1. This policy is for registrar transfers, not ownership transfers. It doesn't make it any easier for a domain to be hijacked, except perhaps by a corrupt registrar.

2. The gaining registrar is still required to confirm the transfer: A transfer must not be allowed to proceed if no confirmation is received by the Gaining Registrar.


The policy change is to keep registrars from holding domains hostage when people wish to transfer them, which is a worthy goal. I don't want my domains to go to another registrar, so I've still got them transfer locked, but it's unlikely that anyone will have to cancel their vacation just to keep an eye on their domain names. Embarrassed apologies for any panic induced...my ass has been fact checked and it's a little sore.

 -----

Many of you are domain owners and have probably seen this elsewhere lately, but in case you haven't, pay attention. ICANN has a new policy about domain name transfers which will make hijacking domains much easier:
 At 02:49 PM 11/11/2004, you wrote:



Begin forwarded message:

 From: Lauren Weinstein <lauren@xxxxxxxxxx>
 Date: November 11, 2004 1:06:27 PM EST
 To: Arnt Gulbrandsen <arnt@xxxxxxxxxxxxxxxxxxx>
Cc: Lauren Weinstein <lauren@xxxxxxxxxx>, neumann@xxxxxxxxxx, dave@xxxxxxxxxx
 Subject: Re: ICANN/Domains


Well... I know several people who've been in deep deep trouble because
 netsol wouldn't transfer or otherwise change their domains, so a policy
 change to castrate recalcitrant registrars is necessary.

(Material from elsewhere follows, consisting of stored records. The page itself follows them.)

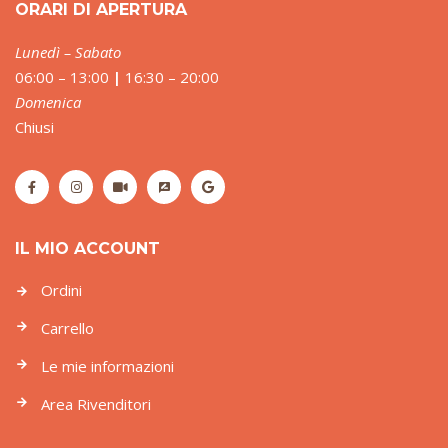
ORARI DI APERTURA
Lunedì – Sabato
06:00 – 13:00
|
16:30 – 20:00
Domenica
Chiusi
IL MIO ACCOUNT
Ordini
Carrello
Le mie informazioni
Area Rivenditori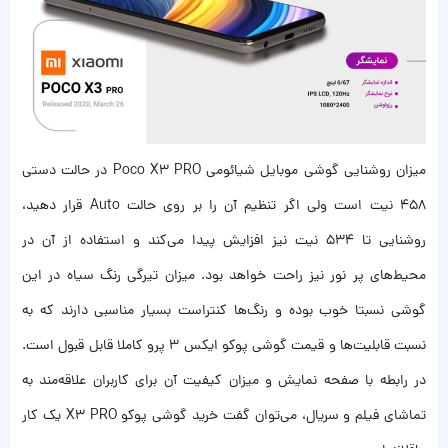
میزان روشنایی گوشی موبایل شیائومی Poco X3 PRO در حالت دستی
458 نیت است ولی اگر تنظیم آن را بر روی حالت Auto قرار دهید،
روشنایی تا 534 نیت نیز افزایش پیدا می‌کند و استفاده از آن در
محیط‌های پر نور نیز راحت خواهد بود. میزان تیرگی رنگ سیاه در این
گوشی نسبتا خوب بوده و رنگ‌ها کنتراست بسیار مناسبی دارند که به
نسبت قابلیت‌ها و قیمت گوشی پوکو ایکس 3 پرو کاملا قابل قبول است.
در رابطه با صفحه نمایش و میزان کیفیت آن برای کاربران علاقه‌مند به
تماشای فیلم و سریال، می‌توان گفت خرید گوشی پوکو X3 PRO یک کار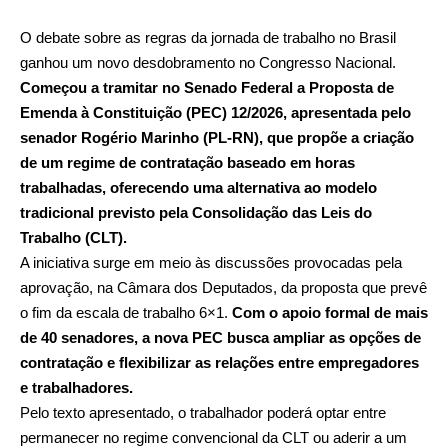
O debate sobre as regras da jornada de trabalho no Brasil
ganhou um novo desdobramento no Congresso Nacional.
Começou a tramitar no Senado Federal a Proposta de
Emenda à Constituição (PEC) 12/2026, apresentada pelo
senador Rogério Marinho (PL-RN), que propõe a criação
de um regime de contratação baseado em horas
trabalhadas, oferecendo uma alternativa ao modelo
tradicional previsto pela Consolidação das Leis do
Trabalho (CLT).
A iniciativa surge em meio às discussões provocadas pela
aprovação, na Câmara dos Deputados, da proposta que prevê
o fim da escala de trabalho 6×1.
Com o apoio formal de mais
de 40 senadores, a nova PEC busca ampliar as opções de
contratação e flexibilizar as relações entre empregadores
e trabalhadores.
Pelo texto apresentado, o trabalhador poderá optar entre
permanecer no regime convencional da CLT ou aderir a um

 I agree, penalties applied to registrars would be appropriate,
 but insane "OK" defaults and 5 day timeouts are not!


Here's how to check whether your domains are locked using whois.
 For .com and .net, there should be a line saying "Status:
 REGISTRAR-LOCK". For .org you should see "Status:CLIENT TRANSFER
 PROHIBITED". If you see OK or ACTIVE instead, the domain is open to
 transfer.

 This apparently only works for the Web-based WHOIS queries.
 That status line does not seem to appear on the command line WHOIS
 output.

 I just checked and indeed my .COM and .NET domains are all locked
 by NetSol.  The .ORGs are not, as one might expect.

 The effects of a false transfer would almost always be much worse
 than the effects of a delayed transfer.  I'd like to know how
this ICANN policy was developed, when was the public comment period, etc.?
 Somehow this one slipped under my radar.